Cricket is a sport similar to baseball and brännboll. With roots that can be traced back to 16th century England, it is often described as the second most popular sport in the world after football.
“I came to Sweden when I was four years old and grew up in Helsingborg in Skåne. My parents are from India and we’ve always watched cricket. It’s part of life for us.”
Selected for the Swedish women’s national team
LiU student Sai Shivani Devata, who is studying biomedicine, was very surprised and happy to be selected for the Swedish women’s national cricket team. Photo credit THOR BALKHED So, one day in 2020 when she heard about Malmöhus Cricket Club, a club that usually wins the women’s southern league, she decided to give the sport a try.
And it went well. So well that she was selected for the Swedish women’s national team the following summer.
“I remember the day so well. It was in Malmö in the summer of 2021 and national team coach David Williman was there. He called out the 14 girls who were selected and I was one of them. It was crazy and felt so good.”
Since then she has played two tournaments for the national team, one in Sweden and one in Gibraltar where she also took her first wicket, which means that she dismissed, or got out, one of the batters in the opposing team.
"This is my biggest cricket success so far. I was very proud. The batter in the other team was very good, yet I managed to get her out.”
Now she wants to continue cricket training and building a strong body so that she can play more games.
“My heart beats for cricket. I love the sport.”
Combines elite sports with studies
When she moved to Linköping to study the International Bachelor’s programme in Experimental and Industrial Biomedicine, she became part of LiU Elitidrott (LiU Elite Sport). This is a collaboration between LiU and the Swedish Sports Confederation that provides an opportunity for those who want to combine an elite sports career with academic studies, thereby enabling the pursuit of dual careers.
To become an elite sports student (EVL student), you must be active in a sport that belongs to one of the Swedish Sports Confederation’s special sports associations. You must also be a potential or current national team athlete, in Sweden or abroad.
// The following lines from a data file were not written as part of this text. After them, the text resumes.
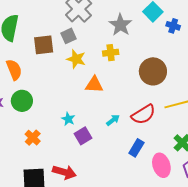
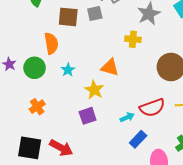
yellow star: (76, 59) -> (94, 90), moved
orange semicircle: (14, 70) -> (51, 43), moved
cyan star: (68, 119) -> (68, 70), moved
cyan arrow: (113, 120) -> (127, 117), moved

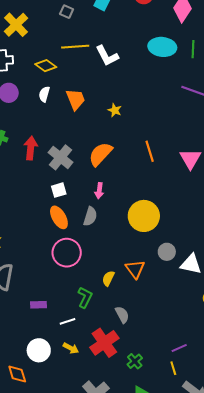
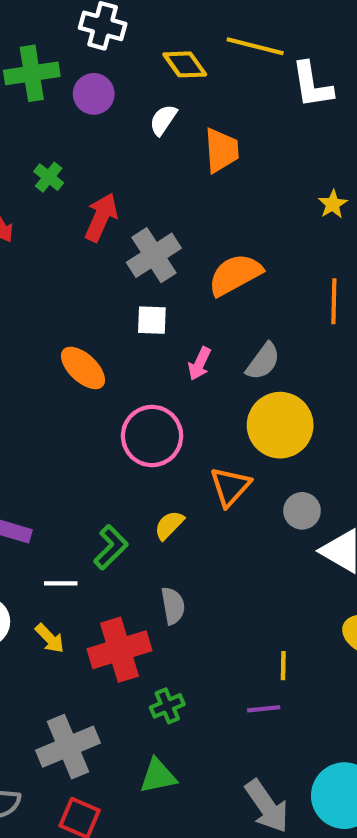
yellow star: (115, 110) -> (333, 204), moved
white square: (59, 190) -> (152, 320), moved
pink arrow: (99, 191) -> (200, 364), moved
gray semicircle: (90, 216) -> (263, 361), moved
orange ellipse: (59, 217) -> (83, 368), moved, turned -35
pink circle: (67, 253) -> (152, 436), moved
orange triangle: (135, 269) -> (230, 487), moved
yellow line: (173, 368) -> (283, 666), moved

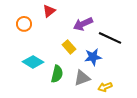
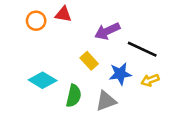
red triangle: (49, 11) -> (63, 14), turned 48
orange circle: (24, 24) -> (36, 21), moved
yellow arrow: (105, 87) -> (150, 80), moved

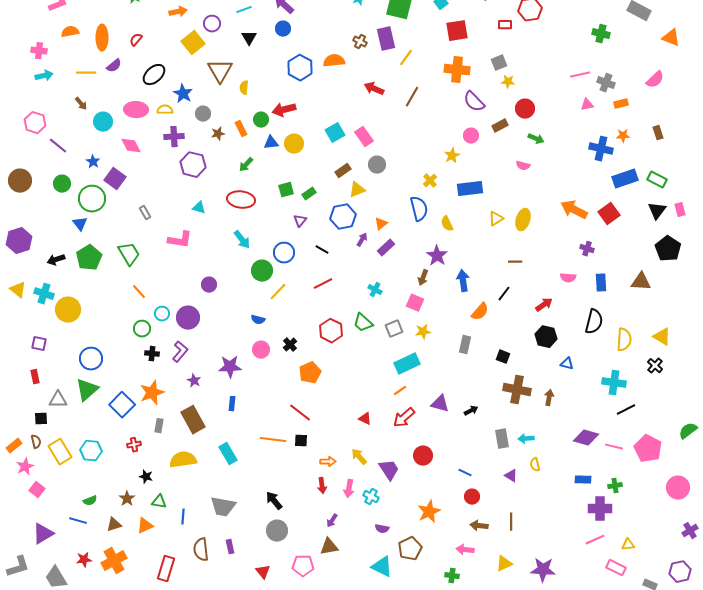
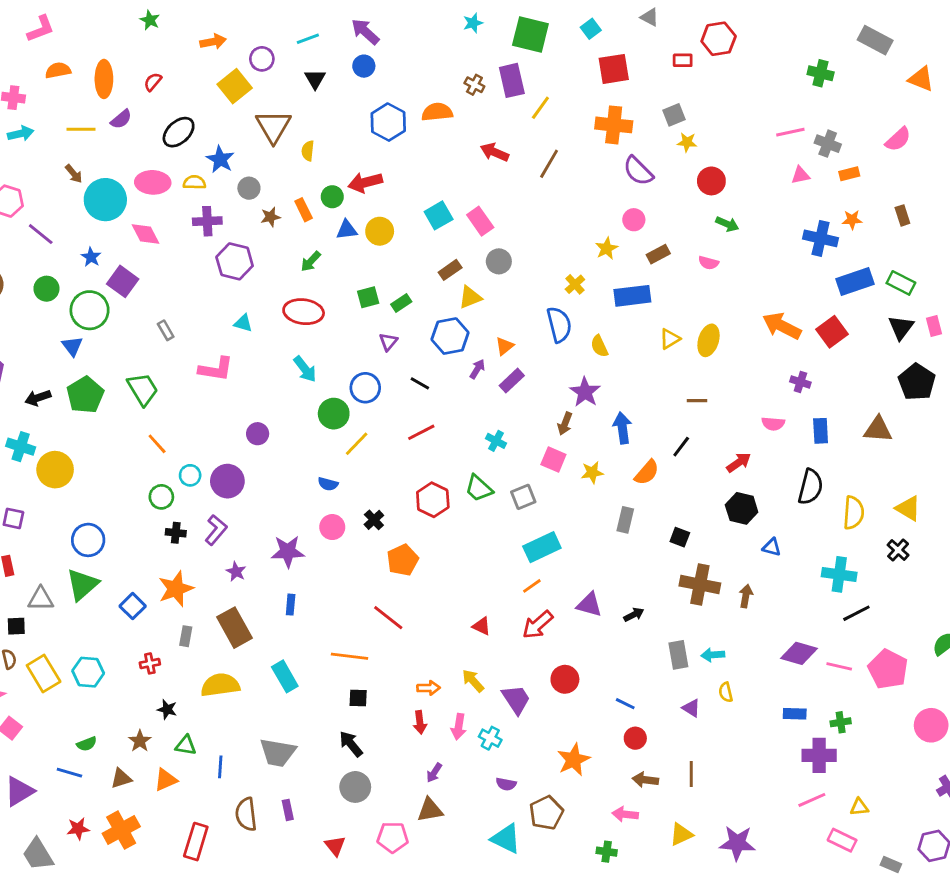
cyan circle: (103, 122) -> (105, 200), size x1.5
brown rectangle: (500, 126) -> (658, 254), moved
yellow star: (423, 332) -> (592, 472), moved
blue square: (122, 405) -> (133, 606), size x0.7
black square: (301, 441) -> (358, 698), moved

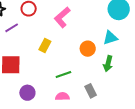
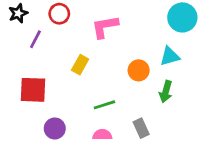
pink L-shape: (62, 17) -> (105, 27), turned 30
purple line: (12, 28) -> (35, 39), turned -32

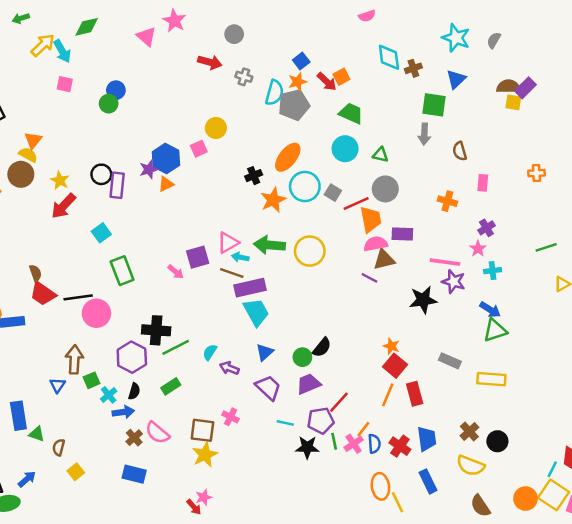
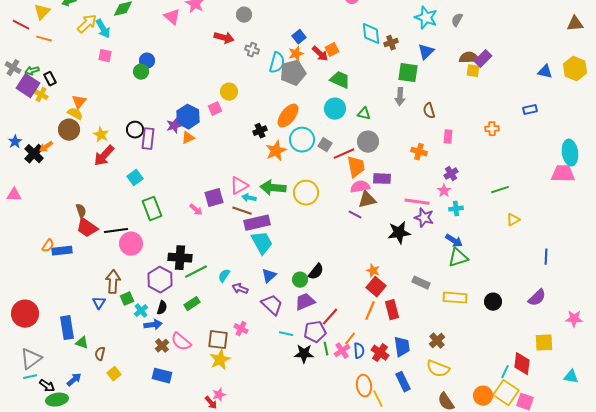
black circle: (497, 441) -> (493, 302), moved

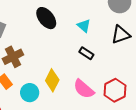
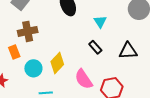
black triangle: (121, 35) -> (128, 51), moved

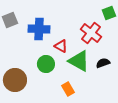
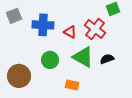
red triangle: (61, 46) -> (70, 32), moved
orange rectangle: (68, 89) -> (72, 85), turned -48

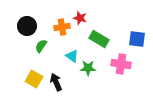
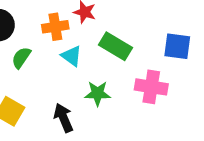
cyan triangle: (72, 56) -> (72, 56), moved
black arrow: (56, 82) -> (63, 118), moved

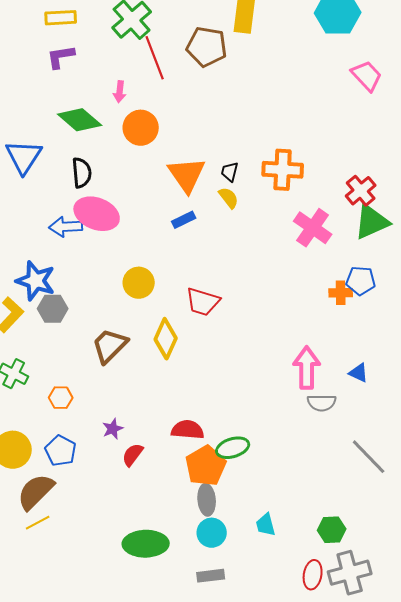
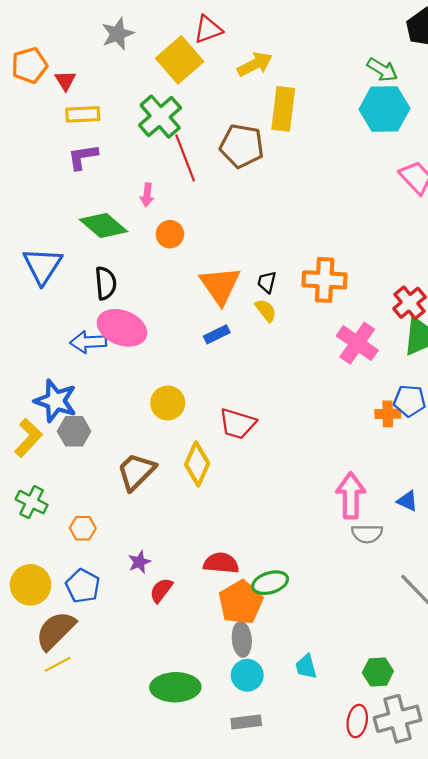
orange circle: (141, 128) -> (170, 234), size x0.7

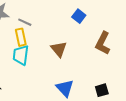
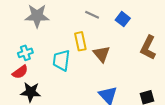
gray line: (25, 22) -> (92, 15), moved
yellow rectangle: (21, 37) -> (80, 41), moved

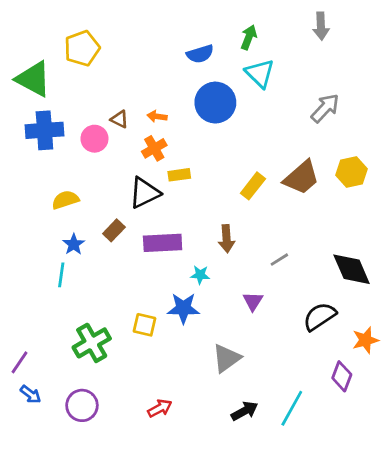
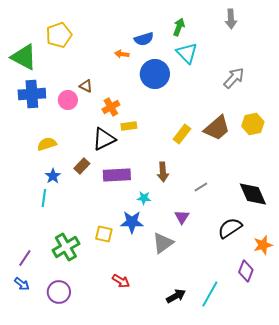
orange arrow: (157, 116) -> (122, 54), moved
gray triangle: (226, 358) -> (163, 243), moved
purple line: (19, 362) -> (25, 258), moved
red arrow: (160, 408) -> (121, 281), moved, turned 60

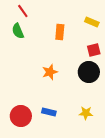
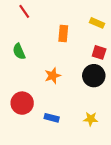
green semicircle: (18, 31) -> (19, 51), moved
red square: (94, 50) -> (99, 52), turned 32
red circle: (21, 116) -> (22, 103), moved

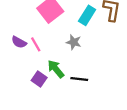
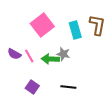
cyan rectangle: (87, 15) -> (75, 30), turned -48
green arrow: (56, 69) -> (50, 59), moved, turned -48

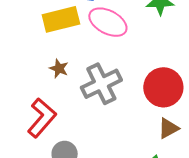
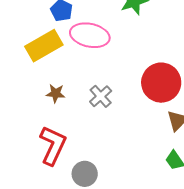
gray cross: (101, 84) -> (101, 96), size x0.6

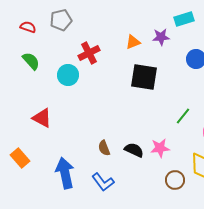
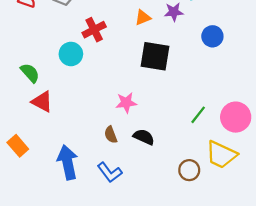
green semicircle: (31, 61) -> (30, 73), moved
green line: (183, 116) -> (198, 115), moved
pink star: (160, 148) -> (126, 103), moved

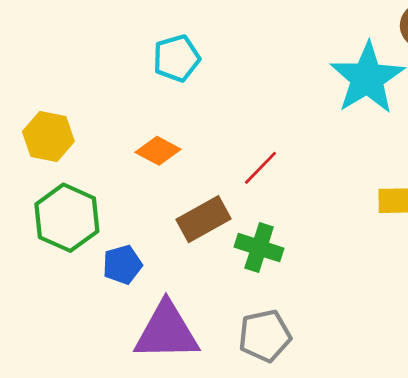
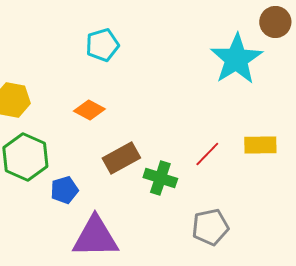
red line: (260, 168) -> (207, 154), moved
gray pentagon: (265, 336) -> (210, 227), moved

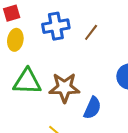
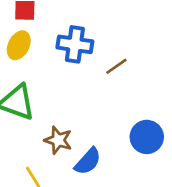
brown star: (64, 88) -> (58, 140), moved, size x0.7

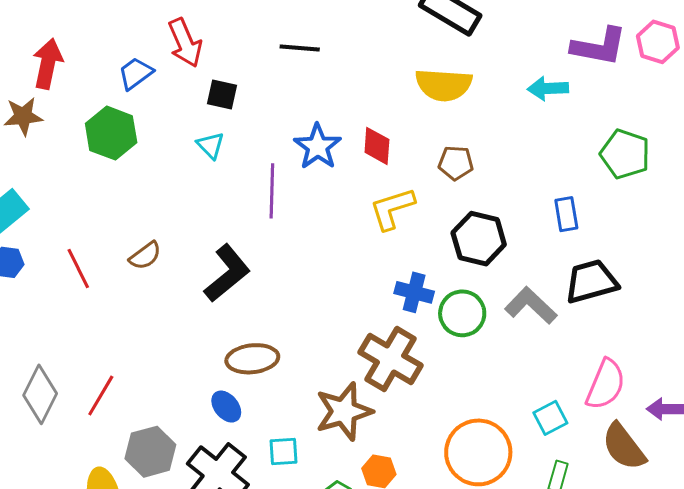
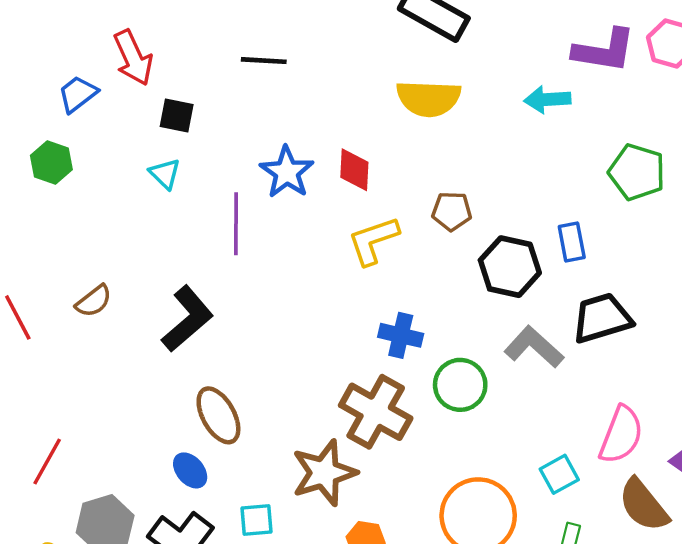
green hexagon: (111, 133) -> (51, 163), size x0.7
brown pentagon: (456, 163) -> (452, 211), moved
black hexagon: (479, 239) -> (510, 267), moved
green circle: (462, 313) -> (460, 385), moved
brown ellipse: (252, 359) -> (218, 415), turned 69

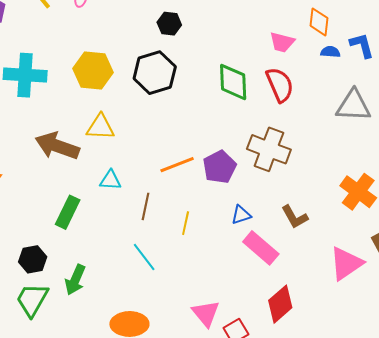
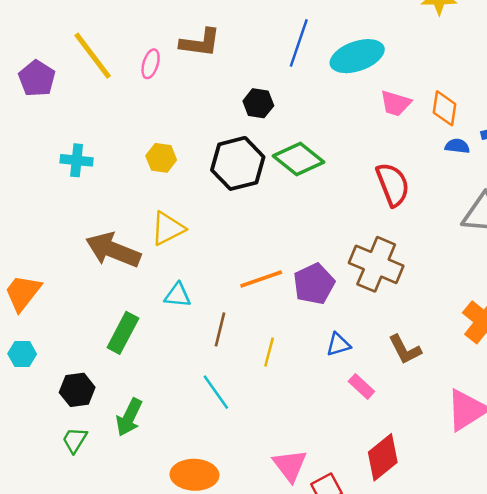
pink trapezoid: (282, 42) -> (396, 103), moved
yellow hexagon: (93, 70) -> (161, 158), size x0.6
cyan cross: (25, 75) -> (77, 160), size x0.6
green diamond: (233, 82) -> (299, 159), moved, turned -51
yellow triangle: (100, 127) -> (168, 228), turned -32
pink rectangle: (261, 248) -> (361, 386), size x0.6
green trapezoid: (32, 300) -> (75, 440), size x0.6

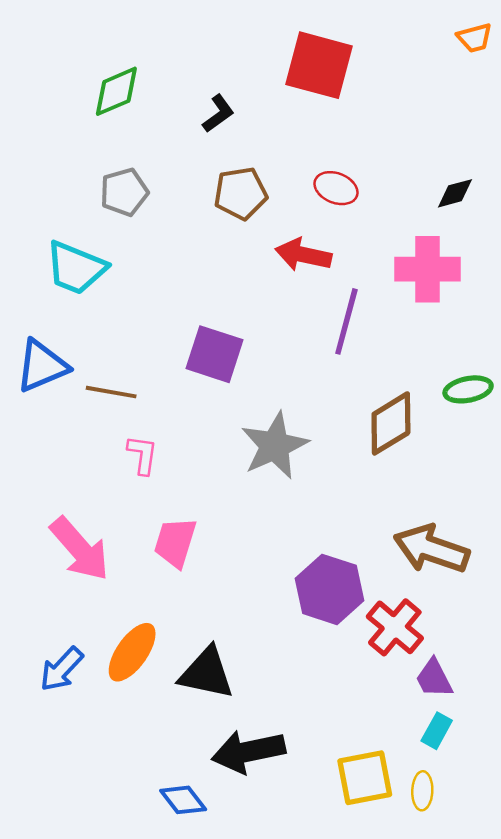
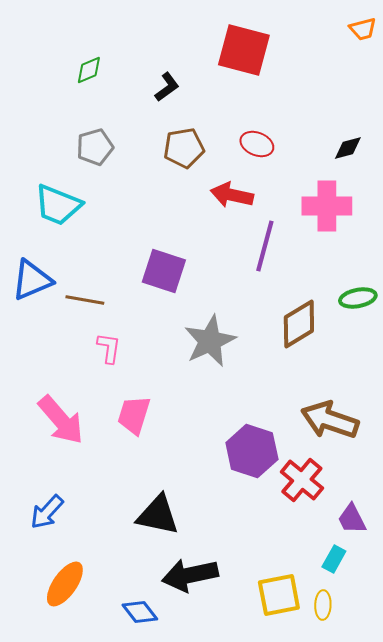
green diamond: (116, 91) -> (89, 70), size x0.7
orange ellipse: (132, 652) -> (65, 584), moved
purple trapezoid: (434, 678) -> (352, 519), moved

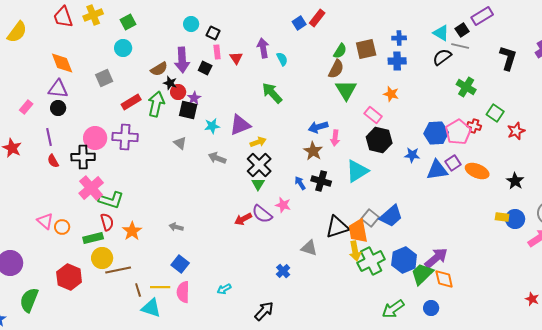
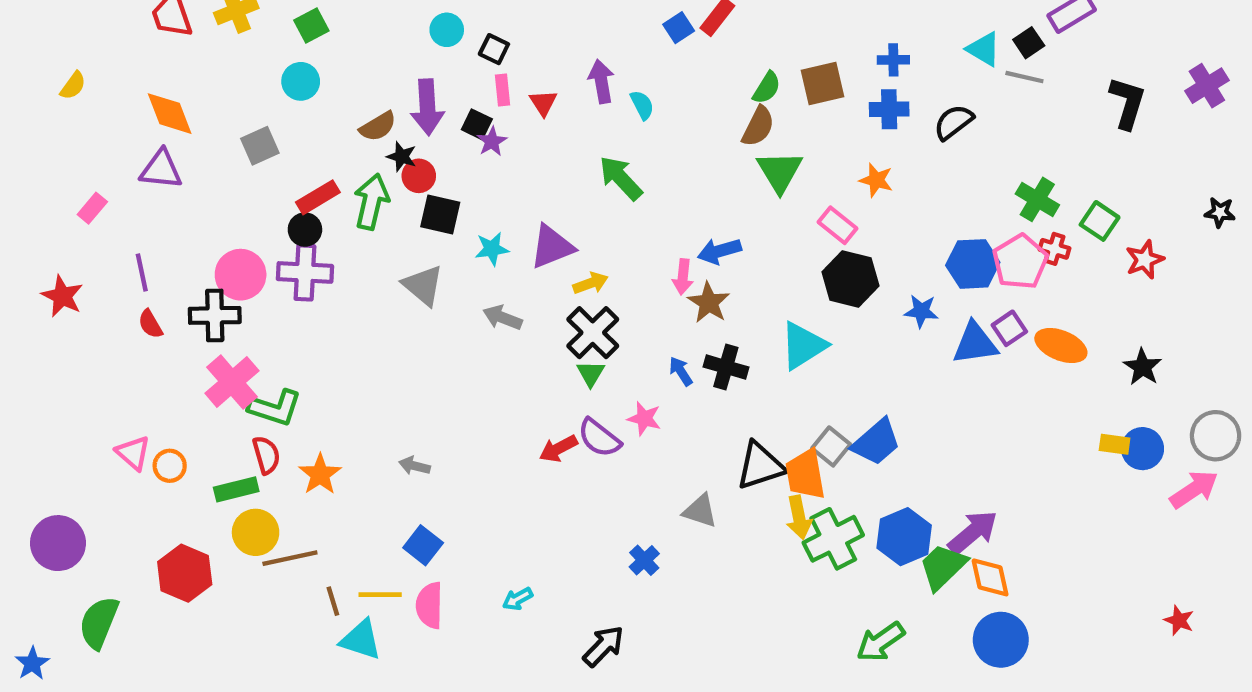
yellow semicircle: (17, 32) -> (73, 86), moved, size x0.6
black semicircle: (442, 57) -> (954, 122), moved
green cross: (466, 87) -> (1037, 199), moved
purple star: (194, 98) -> (492, 141), moved
black circle: (58, 108) -> (305, 230), moved
pink arrow: (335, 138) -> (683, 277), moved
gray triangle: (180, 143) -> (423, 285), size x1.5
blue circle: (431, 308) -> (1001, 640), moved, size x1.6

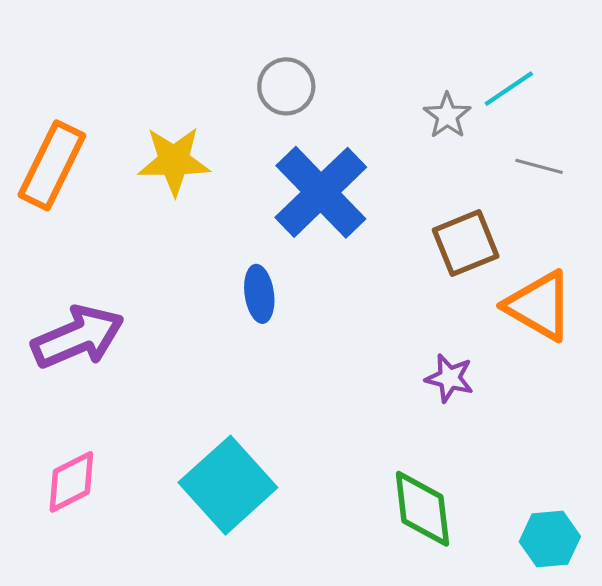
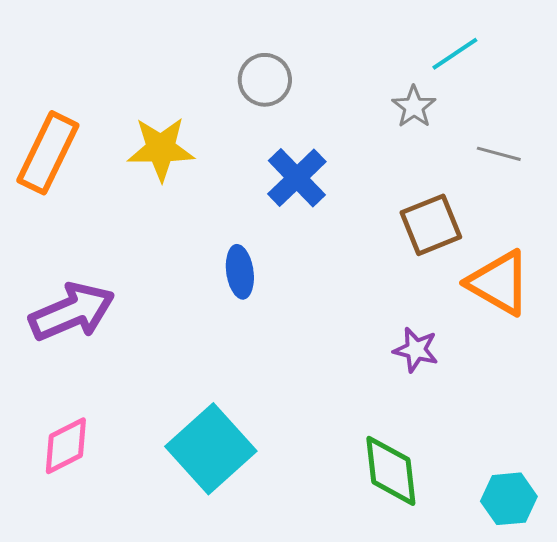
cyan line: (509, 89) -> (455, 54), moved
blue cross: (321, 192) -> (297, 178), size x0.7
An elite athlete student receives support in the form of a paid training card at Campushallen in Linköping or at a gym in Norrköping and the opportunity to adapt their studies to their sport. This can, for example, involve being given the opportunity to submit work later and change lab times.
“I’m really grateful that I can train for free at Campushallen and work out there every day. I also play badminton sometimes.”
Sai Shivani Devata thinks that the best thing about cricket is the connection with her culture and that she gets to meet many new and talented people. “I just love the sport.” Photo credit THOR BALKHED
Cricket grounds are often to be found in scenic areas, and this is true of Linköping Cricket Ground which is located in the Vidingsjö outdoor fitness centre. Here it is also close to the oak woodland, where you can cycle, hike and run. Photo credit THOR BALKHED Once or twice a month she travels to Malmö or Stockholm to train with her club or with the national team. The trips cost a lot, but luckily they are sometimes sponsored by the Swedish Cricket Federation. She has also recently started training with the men’s team at Linköping Cricket Club.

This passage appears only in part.